┌────────
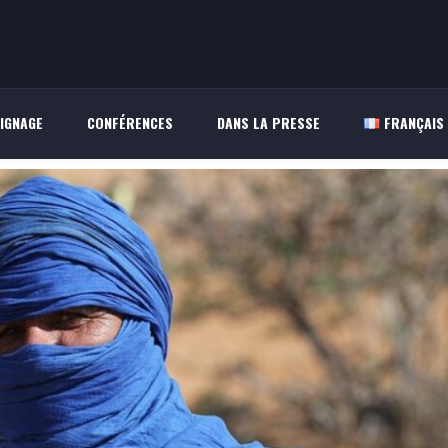
IGNAGE
CONFÉRENCES
DANS LA PRESSE
FRANÇAIS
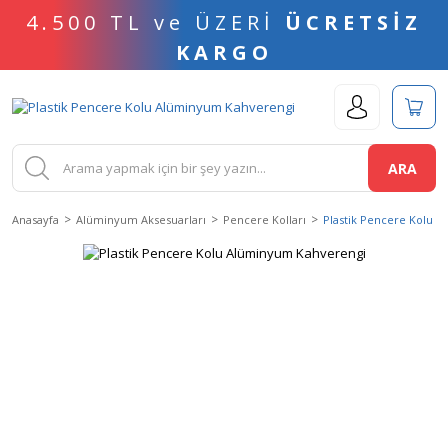
4.500 TL ve ÜZERİ
ÜCRETSİZ
KARGO
ARA
Anasayfa
Alüminyum Aksesuarları
Pencere Kolları
Plastik Pencere Kolu 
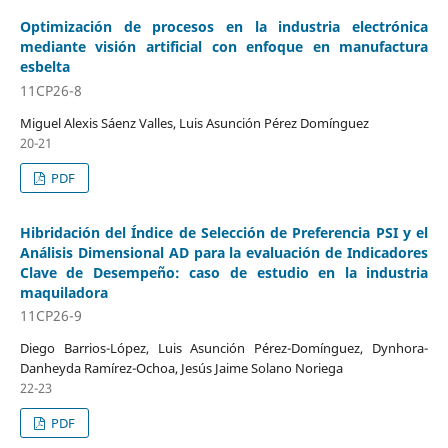
Optimización de procesos en la industria electrónica
mediante visión artificial con enfoque en manufactura
esbelta
11CP26-8
Miguel Alexis Sáenz Valles, Luis Asunción Pérez Domínguez
20-21
PDF
Hibridación del Índice de Selección de Preferencia PSI y el
Análisis Dimensional AD para la evaluación de Indicadores
Clave de Desempeño: caso de estudio en la industria
maquiladora
11CP26-9
Diego Barrios-López, Luis Asunción Pérez-Domínguez, Dynhora-
Danheyda Ramírez-Ochoa, Jesús Jaime Solano Noriega
22-23
PDF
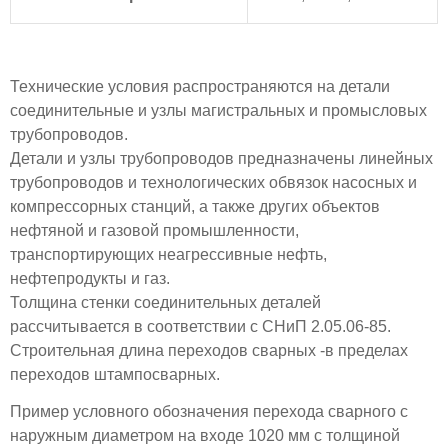
Технические условия распространяются на детали
соединительные и узлы магистральных и промысловых
трубопроводов.
Детали и узлы трубопроводов предназначены линейных
трубопроводов и технологических обвязок насосных и
компрессорных станций, а также других объектов
нефтяной и газовой промышленности,
транспортирующих неагрессивные нефть,
нефтепродукты и газ.
Толщина стенки соединительных деталей
рассчитывается в соответствии с СНиП 2.05.06-85.
Строительная длина переходов сварных -в пределах
переходов штампосварных.
Пример условного обозначения перехода сварного с
наружным диаметром на входе 1020 мм с толщиной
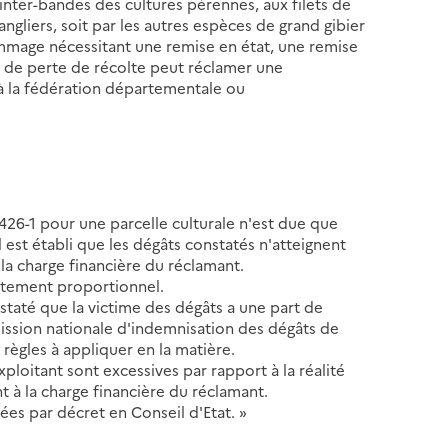
x inter-bandes des cultures pérennes, aux filets de
sangliers, soit par les autres espèces de grand gibier
ommage nécessitant une remise en état, une remise
ce de perte de récolte peut réclamer une
à la fédération départementale ou
. 426-1 pour une parcelle culturale n'est due que
l est établi que les dégâts constatés n'atteignent
 la charge financière du réclamant.
battement proportionnel.
nstaté que la victime des dégâts a une part de
ission nationale d'indemnisation des dégâts de
s règles à appliquer en la matière.
xploitant sont excessives par rapport à la réalité
t à la charge financière du réclamant.
xées par décret en Conseil d'Etat. »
└────────
The reply should hold every record, unchanged, and no pictures.

IGNAGE
CONFÉRENCES
DANS LA PRESSE
FRANÇAIS
4.500 TL ve ÜZERİ
ÜCRETSİZ
KARGO
ARA
Anasayfa
Alüminyum Aksesuarları
Pencere Kolları
Plastik Pencere Kolu 
Optimización de procesos en la industria electrónica
mediante visión artificial con enfoque en manufactura
esbelta
11CP26-8
Miguel Alexis Sáenz Valles, Luis Asunción Pérez Domínguez
20-21
PDF
Hibridación del Índice de Selección de Preferencia PSI y el
Análisis Dimensional AD para la evaluación de Indicadores
Clave de Desempeño: caso de estudio en la industria
maquiladora
11CP26-9
Diego Barrios-López, Luis Asunción Pérez-Domínguez, Dynhora-
Danheyda Ramírez-Ochoa, Jesús Jaime Solano Noriega
22-23
PDF
Технические условия распространяются на детали
соединительные и узлы магистральных и промысловых
трубопроводов.
Детали и узлы трубопроводов предназначены линейных
трубопроводов и технологических обвязок насосных и
компрессорных станций, а также других объектов
нефтяной и газовой промышленности,
транспортирующих неагрессивные нефть,
нефтепродукты и газ.
Толщина стенки соединительных деталей
рассчитывается в соответствии с СНиП 2.05.06-85.
Строительная длина переходов сварных -в пределах
переходов штампосварных.
Пример условного обозначения перехода сварного с
наружным диаметром на входе 1020 мм с толщиной
x inter-bandes des cultures pérennes, aux filets de
sangliers, soit par les autres espèces de grand gibier
ommage nécessitant une remise en état, une remise
ce de perte de récolte peut réclamer une
à la fédération départementale ou
. 426-1 pour une parcelle culturale n'est due que
l est établi que les dégâts constatés n'atteignent
 la charge financière du réclamant.
battement proportionnel.
nstaté que la victime des dégâts a une part de
ission nationale d'indemnisation des dégâts de
s règles à appliquer en la matière.
xploitant sont excessives par rapport à la réalité
t à la charge financière du réclamant.
xées par décret en Conseil d'Etat. »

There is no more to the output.